Python regular expression not matching

This is one of those things where I'm sure I'm missing something simple, but... In the sample program below, I'm trying to use Python's RE library to parse the string "line" to get the floating-point number just before the percent sign, i.e. "90.31". But the code always prints "no match".

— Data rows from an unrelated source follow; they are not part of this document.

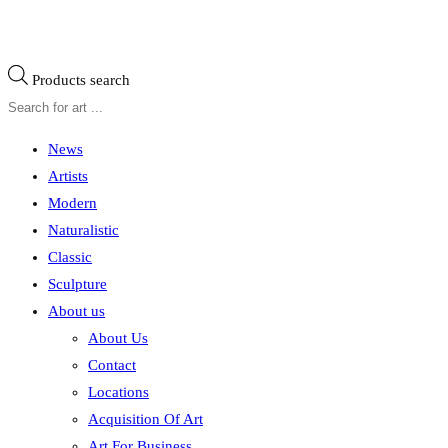
Products search
News
Artists
Modern
Naturalistic
Classic
Sculpture
About us
About Us
Contact
Locations
Acquisition Of Art
Art For Business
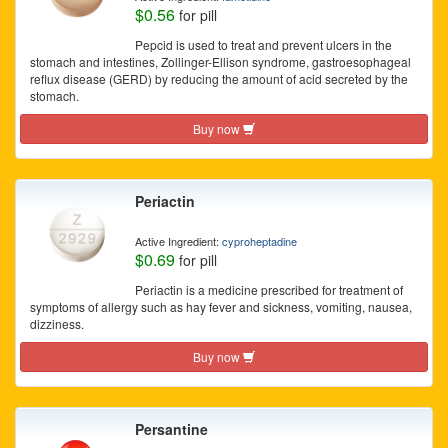
$0.56
for pill
Pepcid is used to treat and prevent ulcers in the
stomach and intestines, Zollinger-Ellison syndrome, gastroesophageal
reflux disease (GERD) by reducing the amount of acid secreted by the
stomach.
Buy now
Periactin
Active Ingredient:
cyproheptadine
$0.69
for pill
Periactin is a medicine prescribed for treatment of
symptoms of allergy such as hay fever and sickness, vomiting, nausea,
dizziness.
Buy now
Persantine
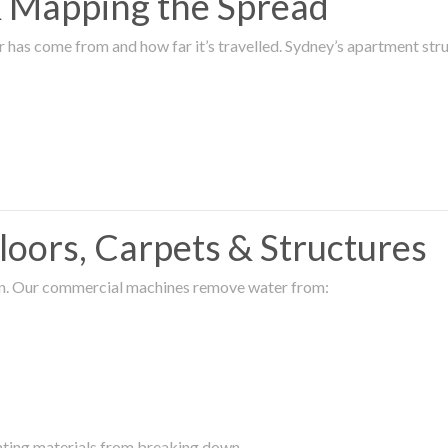
 & Mapping the Spread
r has come from and how far it’s travelled. Sydney’s apartment s
oors, Carpets & Structures
ion. Our commercial machines remove water from:
enting materials from breaking down.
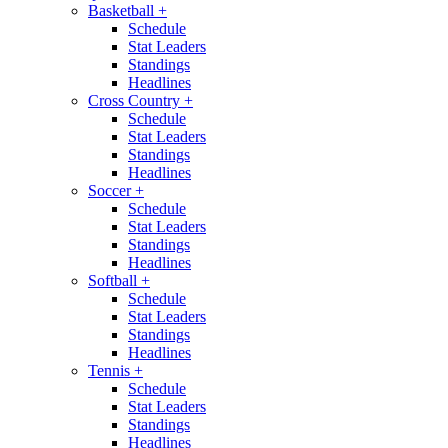
Basketball
+
Schedule
Stat Leaders
Standings
Headlines
Cross Country
+
Schedule
Stat Leaders
Standings
Headlines
Soccer
+
Schedule
Stat Leaders
Standings
Headlines
Softball
+
Schedule
Stat Leaders
Standings
Headlines
Tennis
+
Schedule
Stat Leaders
Standings
Headlines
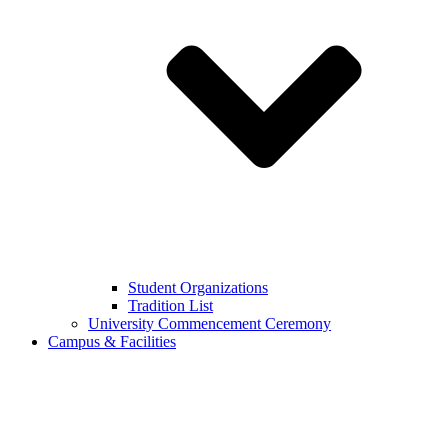
Student Organizations
Tradition List
University Commencement Ceremony
Campus & Facilities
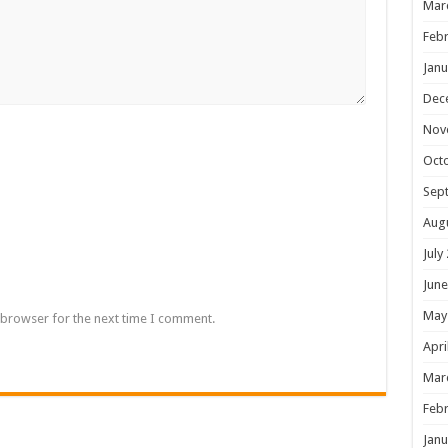
Mar
Febr
Janu
Dec
Nov
Oct
Sep
Aug
July
June
May
 browser for the next time I comment.
Apri
Mar
Febr
Janu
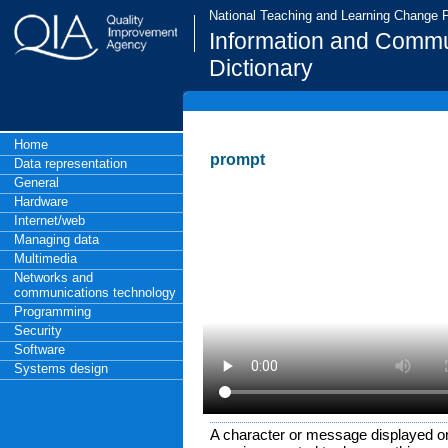
National Teaching and Learning Change
Information and Commu
Dictionary
Home
prompt
Data representation
General
Hardware
Internet/web
Managing data
Multimedia
Networks and
communications technology
Programming
Security
Software
Systems design
A character or message displayed on 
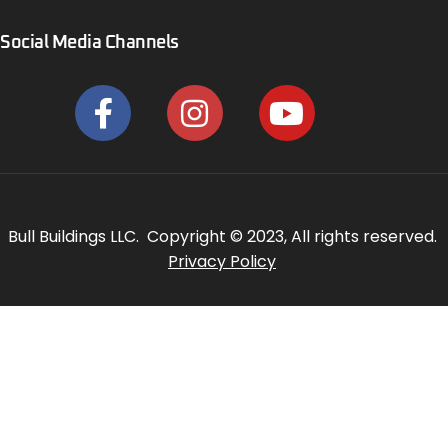
Social Media Channels
Bull Buildings LLC. Copyright © 2023, All rights reserved.
Privacy Policy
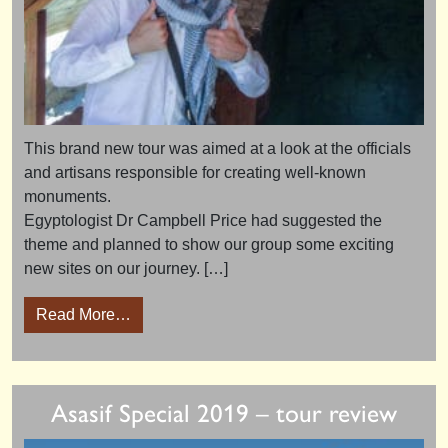
This brand new tour was aimed at a look at the officials
and artisans responsible for creating well-known
monuments.
Egyptologist Dr Campbell Price had suggested the
theme and planned to show our group some exciting
new sites on our journey. […]
from Artisans and Architects 2018 – tour high
Read More…
Asasif Special 2019 – tour review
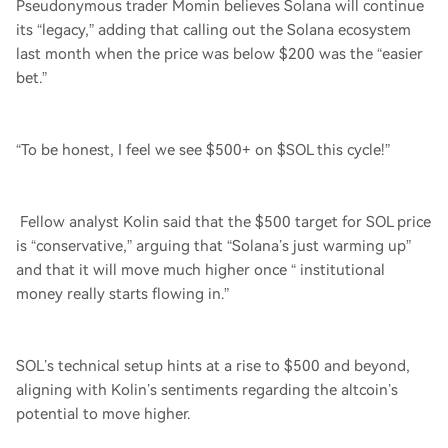
Pseudonymous trader Momin believes Solana will continue
its “legacy,” adding that calling out the Solana ecosystem
last month when the price was below $200 was the “easier
bet.”
“To be honest, I feel we see $500+ on $SOL this cycle!”
Fellow analyst Kolin said that the $500 target for SOL price
is “conservative,” arguing that “Solana’s just warming up”
and that it will move much higher once “ institutional
money really starts flowing in.”
SOL’s technical setup hints at a rise to $500 and beyond,
aligning with Kolin’s sentiments regarding the altcoin’s
potential to move higher.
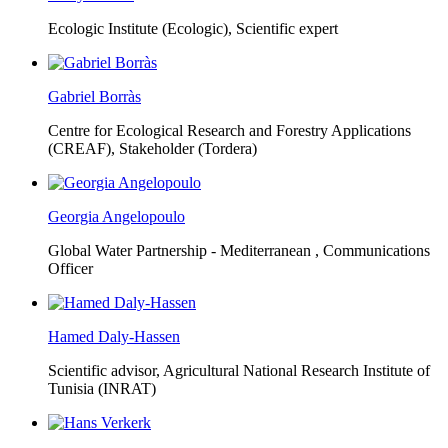
Ecologic Institute (Ecologic),
Scientific expert
Gabriel Borràs
Centre for Ecological Research and Forestry Applications
(CREAF),
Stakeholder (Tordera)
Georgia Angelopoulo
Global Water Partnership - Mediterranean ,
Communications
Officer
Hamed Daly-Hassen
Scientific advisor, Agricultural National Research Institute of
Tunisia (INRAT)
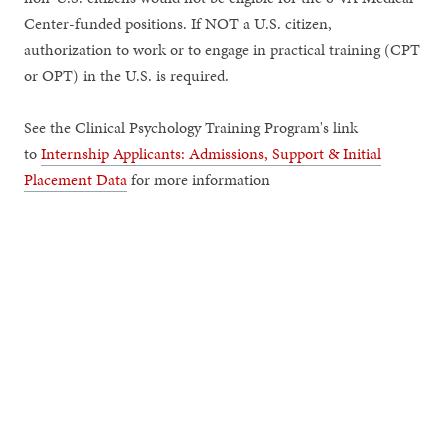
Center-funded positions. If NOT a U.S. citizen,
authorization to work or to engage in practical training (CPT
or OPT) in the U.S. is required.
See the Clinical Psychology Training Program's link
to
Internship Applicants: Admissions, Support & Initial
Placement Data
for more information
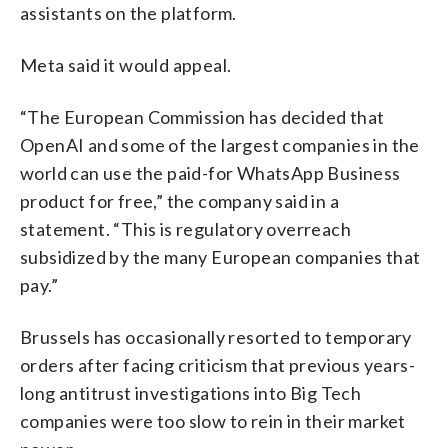
assistants on the platform.
Meta said it would appeal.
“The European Commission has decided that
OpenAI and some of the largest companies in the
world can use the paid-for WhatsApp Business
product for free,” the company said in a
statement. “This is regulatory overreach
subsidized by the many European companies that
pay.”
Brussels has occasionally resorted to temporary
orders after facing criticism that previous years-
long antitrust investigations into Big Tech
companies were too slow to rein in their market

I've tried a couple other regular expressions as well, all with the same result. What am I missing?

#!/usr/bin/python
import re
line = '    0 repaired, 90.31% done'
pct_re = re.compile(' (\d+\.\d+)% done$')
#pct_re = re.compile(', (.+)% done$')
#pct_re = re.compile(' (\d+.*)% done$')
match = pct_re.match(line)
if match: print 'got match, pct=' + match.group(1)
else: print 'no match'

Upvotes: 23

Views: 36895

Answers (3)

Conan Li
Conan Li

Reputation: 494

try this if you really want to use match:

re.match(r'.*(\d+\.\d+)% done$', line)

r'...' is a "raw" string ignoring some escape sequences, which is a good practice to use with regexp in python. – kratenko (see comment below)

Upvotes: 2

Rohit Jain
Rohit Jain

Reputation: 213263

You should use re.findall instead:

>>> line = '    0 repaired, 90.31% done'
>>> 
>>> pattern = re.compile("\d+[.]\d+(?=%)")
>>> re.findall(pattern, line)
['90.31']

re.match will match at the start of the string. So you would need to build the regex for complete string.

Upvotes: 8

Daniel Roseman
Daniel Roseman

Reputation: 599610

match only matches from the beginning of the string. Your code works fine if you do pct_re.search(line) instead.